In plain language: Meridian identified the information sources that AI systems trust, and placed citations there. The firm’s actual executive search capability did not change. Its AI visibility did. It did so quickly because the executive search industry doesn’t generate much news and information compared to other industries. There was a dearth of information. In SEO, a dearth can be exploited.

Executive Search Is a Near-Perfect Data Void

That gap has a name in information science research: a data void. The deliberate act of filling that void with manufactured content — specifically to shape what AI systems learn and repeat — is called data void exploitation. Researchers at Harvard Kennedy School’s Shorenstein Center have documented how bad actors exploit data voids, creating content specifically designed to fill information gaps across enough indexed pages to become the dominant signal. The content doesn’t need to be true. It needs to be present, consistent, and structurally credible-looking.

Executive search is a near-perfect data void. Consider what doesn’t exist: no independent rating agency, no verified placement database, no audited methodology disclosure requirement, no regulatory body. The industry’s primary trade publications operate on subscription and advertiser models that create conflicts of interest. What does exist: self-published rankings, pay-to-play directory listings, press releases describing firms as “global leaders,” and a proliferation of ranking sites with no disclosed ownership and no accountability. Into this void, AI systems were trained. What they learned to recommend reflects the void they were trained on — not the underlying quality of the firms being recommended.

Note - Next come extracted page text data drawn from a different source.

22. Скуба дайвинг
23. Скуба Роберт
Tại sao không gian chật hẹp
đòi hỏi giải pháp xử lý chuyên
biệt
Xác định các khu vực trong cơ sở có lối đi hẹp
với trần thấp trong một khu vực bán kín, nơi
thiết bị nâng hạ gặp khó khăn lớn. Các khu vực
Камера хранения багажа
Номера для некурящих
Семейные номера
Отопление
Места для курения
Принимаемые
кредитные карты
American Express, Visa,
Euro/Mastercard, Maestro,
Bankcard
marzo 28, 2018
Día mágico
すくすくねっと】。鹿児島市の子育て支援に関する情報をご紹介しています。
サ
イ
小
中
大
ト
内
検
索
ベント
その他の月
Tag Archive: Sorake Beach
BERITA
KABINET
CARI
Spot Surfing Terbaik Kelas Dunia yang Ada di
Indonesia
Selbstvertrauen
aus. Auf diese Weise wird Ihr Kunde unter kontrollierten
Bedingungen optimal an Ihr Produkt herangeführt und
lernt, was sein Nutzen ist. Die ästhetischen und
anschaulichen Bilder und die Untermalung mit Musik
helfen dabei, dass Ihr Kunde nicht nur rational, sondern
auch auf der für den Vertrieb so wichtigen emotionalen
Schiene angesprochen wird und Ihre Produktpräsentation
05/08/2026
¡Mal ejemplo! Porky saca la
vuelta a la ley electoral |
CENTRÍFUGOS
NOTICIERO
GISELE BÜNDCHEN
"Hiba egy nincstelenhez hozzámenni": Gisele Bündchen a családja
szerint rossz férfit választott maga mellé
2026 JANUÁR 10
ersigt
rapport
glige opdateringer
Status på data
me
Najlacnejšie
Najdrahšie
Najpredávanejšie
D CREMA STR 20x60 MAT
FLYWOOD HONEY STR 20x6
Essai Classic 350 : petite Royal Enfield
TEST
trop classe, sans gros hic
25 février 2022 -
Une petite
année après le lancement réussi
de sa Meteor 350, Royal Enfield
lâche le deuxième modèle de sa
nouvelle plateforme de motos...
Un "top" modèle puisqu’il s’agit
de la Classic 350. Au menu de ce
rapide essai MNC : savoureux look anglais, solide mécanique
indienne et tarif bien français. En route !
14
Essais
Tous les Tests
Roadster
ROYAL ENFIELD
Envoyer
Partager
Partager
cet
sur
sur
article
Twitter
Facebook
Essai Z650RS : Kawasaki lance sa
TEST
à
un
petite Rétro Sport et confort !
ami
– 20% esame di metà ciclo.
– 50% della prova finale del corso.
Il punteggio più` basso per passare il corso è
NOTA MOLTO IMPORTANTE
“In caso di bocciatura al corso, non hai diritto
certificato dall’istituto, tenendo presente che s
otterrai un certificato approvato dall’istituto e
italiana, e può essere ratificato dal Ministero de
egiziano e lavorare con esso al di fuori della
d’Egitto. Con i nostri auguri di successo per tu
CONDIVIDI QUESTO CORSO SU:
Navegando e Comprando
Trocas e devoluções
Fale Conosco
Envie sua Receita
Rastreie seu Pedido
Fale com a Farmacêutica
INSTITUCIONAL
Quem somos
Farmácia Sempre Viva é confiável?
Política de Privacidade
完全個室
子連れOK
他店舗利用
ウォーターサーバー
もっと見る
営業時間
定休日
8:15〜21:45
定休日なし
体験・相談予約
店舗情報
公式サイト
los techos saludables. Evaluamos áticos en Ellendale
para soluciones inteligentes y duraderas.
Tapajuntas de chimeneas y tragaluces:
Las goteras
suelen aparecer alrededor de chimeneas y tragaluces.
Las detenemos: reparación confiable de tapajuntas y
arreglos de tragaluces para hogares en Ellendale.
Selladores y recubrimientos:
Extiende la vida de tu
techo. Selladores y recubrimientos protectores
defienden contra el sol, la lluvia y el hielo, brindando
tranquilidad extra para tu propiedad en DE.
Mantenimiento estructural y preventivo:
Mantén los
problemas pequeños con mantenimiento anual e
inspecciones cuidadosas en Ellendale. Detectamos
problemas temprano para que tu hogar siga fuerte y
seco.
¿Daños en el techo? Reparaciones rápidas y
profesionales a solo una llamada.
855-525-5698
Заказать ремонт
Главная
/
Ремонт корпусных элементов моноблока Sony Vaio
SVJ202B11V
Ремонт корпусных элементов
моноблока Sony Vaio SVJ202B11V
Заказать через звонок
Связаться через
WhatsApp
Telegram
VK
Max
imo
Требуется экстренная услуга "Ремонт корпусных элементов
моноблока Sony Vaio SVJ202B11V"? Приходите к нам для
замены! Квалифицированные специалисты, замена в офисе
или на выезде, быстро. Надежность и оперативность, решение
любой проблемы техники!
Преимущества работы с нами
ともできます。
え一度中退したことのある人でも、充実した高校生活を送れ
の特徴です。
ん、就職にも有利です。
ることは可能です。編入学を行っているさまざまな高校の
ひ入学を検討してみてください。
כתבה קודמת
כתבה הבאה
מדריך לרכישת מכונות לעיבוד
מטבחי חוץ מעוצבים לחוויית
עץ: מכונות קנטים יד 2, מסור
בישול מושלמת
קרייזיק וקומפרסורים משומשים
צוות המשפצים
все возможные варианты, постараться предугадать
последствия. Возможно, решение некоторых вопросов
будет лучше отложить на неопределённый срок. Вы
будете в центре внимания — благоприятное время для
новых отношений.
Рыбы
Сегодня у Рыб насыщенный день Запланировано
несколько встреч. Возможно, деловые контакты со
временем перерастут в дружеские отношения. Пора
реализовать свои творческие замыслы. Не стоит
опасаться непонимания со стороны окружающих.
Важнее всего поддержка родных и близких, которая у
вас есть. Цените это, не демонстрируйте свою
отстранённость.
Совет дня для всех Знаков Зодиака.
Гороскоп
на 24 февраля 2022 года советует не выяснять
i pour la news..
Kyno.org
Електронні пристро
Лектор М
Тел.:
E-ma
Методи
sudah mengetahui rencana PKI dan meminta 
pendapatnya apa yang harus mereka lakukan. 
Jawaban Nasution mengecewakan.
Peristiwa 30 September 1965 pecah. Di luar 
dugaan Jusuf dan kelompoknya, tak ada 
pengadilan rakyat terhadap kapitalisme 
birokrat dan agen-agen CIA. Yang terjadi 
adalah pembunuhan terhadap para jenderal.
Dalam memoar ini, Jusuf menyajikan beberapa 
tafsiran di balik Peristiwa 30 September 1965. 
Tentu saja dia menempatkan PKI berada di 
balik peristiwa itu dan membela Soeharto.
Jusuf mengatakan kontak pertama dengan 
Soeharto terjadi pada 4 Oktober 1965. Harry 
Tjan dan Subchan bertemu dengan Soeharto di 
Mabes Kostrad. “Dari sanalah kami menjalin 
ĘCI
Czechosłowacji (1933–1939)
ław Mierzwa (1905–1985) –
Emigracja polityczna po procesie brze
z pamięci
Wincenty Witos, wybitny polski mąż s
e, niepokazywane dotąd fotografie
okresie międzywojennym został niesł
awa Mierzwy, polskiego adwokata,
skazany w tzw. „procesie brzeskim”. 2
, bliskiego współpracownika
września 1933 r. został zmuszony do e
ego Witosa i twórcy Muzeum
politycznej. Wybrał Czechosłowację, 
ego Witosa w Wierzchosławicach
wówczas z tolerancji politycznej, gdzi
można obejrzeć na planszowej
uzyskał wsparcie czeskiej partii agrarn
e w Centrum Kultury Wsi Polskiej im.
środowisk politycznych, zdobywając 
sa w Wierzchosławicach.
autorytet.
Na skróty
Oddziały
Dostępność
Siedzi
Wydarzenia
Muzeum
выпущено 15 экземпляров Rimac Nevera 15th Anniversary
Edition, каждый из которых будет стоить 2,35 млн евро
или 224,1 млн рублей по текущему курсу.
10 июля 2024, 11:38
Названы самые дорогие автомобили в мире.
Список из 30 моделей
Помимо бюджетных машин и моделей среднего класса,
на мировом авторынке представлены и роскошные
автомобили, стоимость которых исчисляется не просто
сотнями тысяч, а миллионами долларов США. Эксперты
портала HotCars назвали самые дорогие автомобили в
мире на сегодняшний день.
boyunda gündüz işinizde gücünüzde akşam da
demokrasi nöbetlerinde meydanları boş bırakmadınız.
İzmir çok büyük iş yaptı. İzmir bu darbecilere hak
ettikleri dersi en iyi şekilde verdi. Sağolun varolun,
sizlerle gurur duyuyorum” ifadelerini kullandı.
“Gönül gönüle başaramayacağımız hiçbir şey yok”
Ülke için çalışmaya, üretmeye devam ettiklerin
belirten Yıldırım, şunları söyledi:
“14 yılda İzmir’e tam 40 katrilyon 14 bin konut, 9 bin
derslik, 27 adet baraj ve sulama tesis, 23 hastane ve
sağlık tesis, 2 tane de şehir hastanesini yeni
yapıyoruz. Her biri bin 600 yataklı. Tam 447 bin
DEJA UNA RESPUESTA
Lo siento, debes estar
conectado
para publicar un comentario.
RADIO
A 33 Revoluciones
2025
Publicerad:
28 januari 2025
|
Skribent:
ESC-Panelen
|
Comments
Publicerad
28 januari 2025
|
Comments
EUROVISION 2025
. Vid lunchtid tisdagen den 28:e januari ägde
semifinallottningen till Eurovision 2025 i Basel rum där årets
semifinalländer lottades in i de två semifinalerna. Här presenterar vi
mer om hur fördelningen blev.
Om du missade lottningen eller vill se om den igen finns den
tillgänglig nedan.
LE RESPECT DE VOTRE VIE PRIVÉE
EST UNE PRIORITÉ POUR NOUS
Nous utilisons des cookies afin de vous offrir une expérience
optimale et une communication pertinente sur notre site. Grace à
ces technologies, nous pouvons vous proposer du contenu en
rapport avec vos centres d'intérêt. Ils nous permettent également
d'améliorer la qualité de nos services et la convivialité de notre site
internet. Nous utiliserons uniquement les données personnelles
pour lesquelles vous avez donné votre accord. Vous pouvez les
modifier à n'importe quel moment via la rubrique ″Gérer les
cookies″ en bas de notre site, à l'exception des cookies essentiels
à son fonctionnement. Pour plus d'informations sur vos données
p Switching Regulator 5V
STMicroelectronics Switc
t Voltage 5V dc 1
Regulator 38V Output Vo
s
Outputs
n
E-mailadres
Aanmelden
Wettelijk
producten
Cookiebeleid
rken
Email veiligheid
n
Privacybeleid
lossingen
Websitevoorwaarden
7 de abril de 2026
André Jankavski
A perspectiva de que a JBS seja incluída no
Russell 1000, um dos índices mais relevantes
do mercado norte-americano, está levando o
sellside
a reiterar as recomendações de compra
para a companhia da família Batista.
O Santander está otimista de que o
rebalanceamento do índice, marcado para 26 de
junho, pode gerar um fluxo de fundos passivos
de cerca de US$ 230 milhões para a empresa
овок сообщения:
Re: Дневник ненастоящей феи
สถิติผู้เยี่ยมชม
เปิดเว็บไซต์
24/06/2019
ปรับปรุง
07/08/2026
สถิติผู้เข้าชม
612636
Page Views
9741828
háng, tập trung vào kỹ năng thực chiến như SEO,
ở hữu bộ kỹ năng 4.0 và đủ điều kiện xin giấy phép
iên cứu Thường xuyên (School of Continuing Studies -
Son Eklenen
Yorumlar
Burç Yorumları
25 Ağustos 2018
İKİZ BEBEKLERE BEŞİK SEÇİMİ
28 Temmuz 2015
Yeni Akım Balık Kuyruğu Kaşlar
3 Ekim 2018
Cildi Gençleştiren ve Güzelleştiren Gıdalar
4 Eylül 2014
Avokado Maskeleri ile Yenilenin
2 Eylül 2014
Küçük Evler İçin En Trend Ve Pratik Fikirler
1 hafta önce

AI Systems Don’t Assess Credibility

This is the underlying vulnerability. Large language models don’t evaluate credibility. They recognize patterns and repetition. A claim stated consistently across dozens of indexed pages — regardless of who made the claim or whether any third party verified it — becomes a signal. Signal becomes training data. Training data becomes recommendation. The AI system that confidently recommends a search firm to your board is reporting what it learned, not what is true.

The Enforcement Gap

When Google was purely a ranking engine, manipulation was eventually penalized. Over fifteen years, Google built a significant enforcement architecture — named algorithm updates, spam policies, manual action penalties, and human quality raters. That architecture was designed to combat manipulation of search rankings. Google’s own spam policy explicitly targets content produced to manipulate ranking in search results.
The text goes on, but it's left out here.